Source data
- Opening Delimiter -

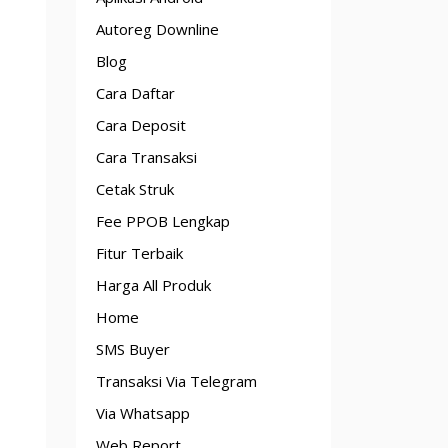
Autoreg Downline
Blog
Cara Daftar
Cara Deposit
Cara Transaksi
Cetak Struk
Fee PPOB Lengkap
Fitur Terbaik
Harga All Produk
Home
SMS Buyer
Transaksi Via Telegram
Via Whatsapp
Web Report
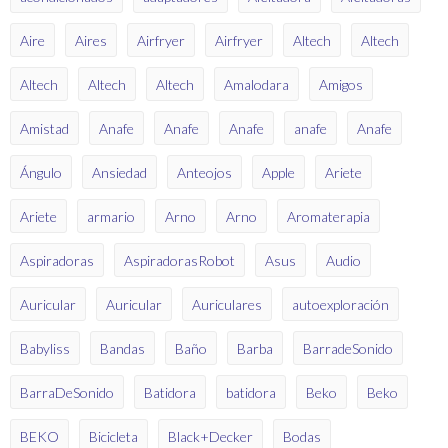
Aire
Aires
Airfryer
Airfryer
Altech
Altech
Altech
Altech
Altech
Amalodara
Amigos
Amistad
Anafe
Anafe
Anafe
anafe
Anafe
Ángulo
Ansiedad
Anteojos
Apple
Ariete
Ariete
armario
Arno
Arno
Aromaterapia
Aspiradoras
AspiradorasRobot
Asus
Audio
Auricular
Auricular
Auriculares
autoexploración
Babyliss
Bandas
Baño
Barba
BarradeSonido
BarraDeSonido
Batidora
batidora
Beko
Beko
BEKO
Bicicleta
Black+Decker
Bodas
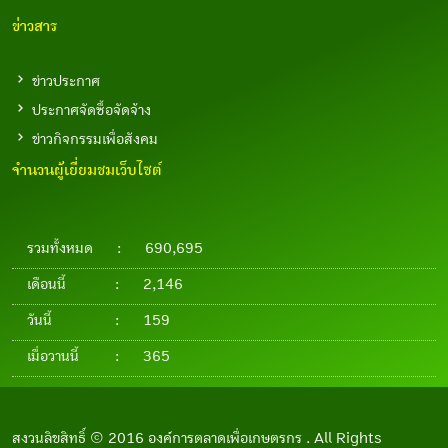
ข่าวสาร
ข่าวประกาศ
ประกาศจัดซื้อจัดจ้าง
ข่าวกิจกรรมเพื่อสังคม
จำนวนผู้เยี่ยมชมเว็บไซต์
รวมทั้งหมด
:
690,695
เดือนนี้
:
2,146
วันนี้
:
159
เมื่อวานนี้
:
365
สงวนลิขสิทธิ์ © 2016 องค์การตลาดเพื่อเกษตรกร . All Rights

- Closing Delimiter -

TASK REQUIREMENTS
Only one thing is required here: an exact copy of the lines from the one bearing "Aromaterapia" through the final line above, both included, with pictures left out.

RESPONSE TO THIS TASK
Aromaterapia
Aspiradoras
AspiradorasRobot
Asus
Audio
Auricular
Auricular
Auriculares
autoexploración
Babyliss
Bandas
Baño
Barba
BarradeSonido
BarraDeSonido
Batidora
batidora
Beko
Beko
BEKO
Bicicleta
Black+Decker
Bodas
ข่าวสาร
ข่าวประกาศ
ประกาศจัดซื้อจัดจ้าง
ข่าวกิจกรรมเพื่อสังคม
จำนวนผู้เยี่ยมชมเว็บไซต์
รวมทั้งหมด
:
690,695
เดือนนี้
:
2,146
วันนี้
:
159
เมื่อวานนี้
:
365
สงวนลิขสิทธิ์ © 2016 องค์การตลาดเพื่อเกษตรกร . All Rights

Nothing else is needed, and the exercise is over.